__Extracted page text data__
────────────────────────────────────────

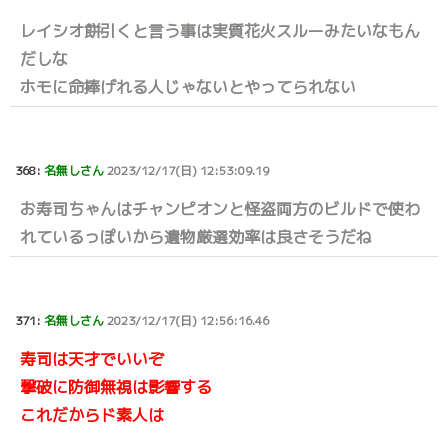
レイシオ餅引くと言う事は実質花火スルーみたいなもん
だしな
ホモに命捧げれる人じゃないとやってられない
368:
名無しさん
2023/12/17(日) 12:53:09.19
お寿司ちゃんはチャンピオンと怪盗両方のビルドで使わ
れているっぽいから遺物厳選効率は良さそうだね
371:
名無しさん
2023/12/17(日) 12:56:16.46
寿司は天才でいいぞ
撃破に防御無視は影響する
これだからド素人は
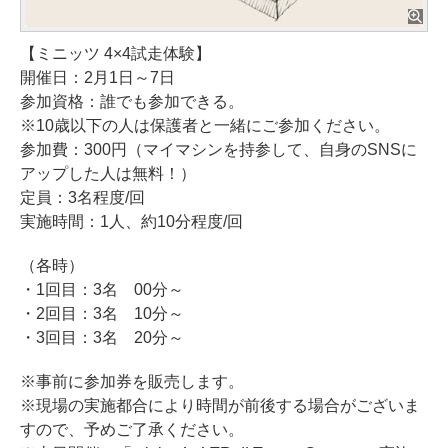
【ミニッツ 4×4試走体験】
開催日：2月1日～7日
参加資格：誰でも参加できる。
※10歳以下の人は保護者と一緒にご参加ください。
参加費：300円（マイマシンを持参して、自身のSNSに
アップした人は無料！）
定員：3名程度/回
実施時間：1人、約10分程度/回
（各時）
・1回目：3名 00分～
・2回目：3名 10分～
・3回目：3名 20分～
※事前に参加券を販売します。
※現場の実施都合により時間が前後する場合がございま
すので、予めご了承ください。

────────────────────────────────────────

Can the entries above be repeated exactly, without their pictures?

レイシオ餅引くと言う事は実質花火スルーみたいなもん
だしな
ホモに命捧げれる人じゃないとやってられない
368:
名無しさん
2023/12/17(日) 12:53:09.19
お寿司ちゃんはチャンピオンと怪盗両方のビルドで使わ
れているっぽいから遺物厳選効率は良さそうだね
371:
名無しさん
2023/12/17(日) 12:56:16.46
寿司は天才でいいぞ
撃破に防御無視は影響する
これだからド素人は
【ミニッツ 4×4試走体験】
開催日：2月1日～7日
参加資格：誰でも参加できる。
※10歳以下の人は保護者と一緒にご参加ください。
参加費：300円（マイマシンを持参して、自身のSNSに
アップした人は無料！）
定員：3名程度/回
実施時間：1人、約10分程度/回
（各時）
・1回目：3名 00分～
・2回目：3名 10分～
・3回目：3名 20分～
※事前に参加券を販売します。
※現場の実施都合により時間が前後する場合がございま
すので、予めご了承ください。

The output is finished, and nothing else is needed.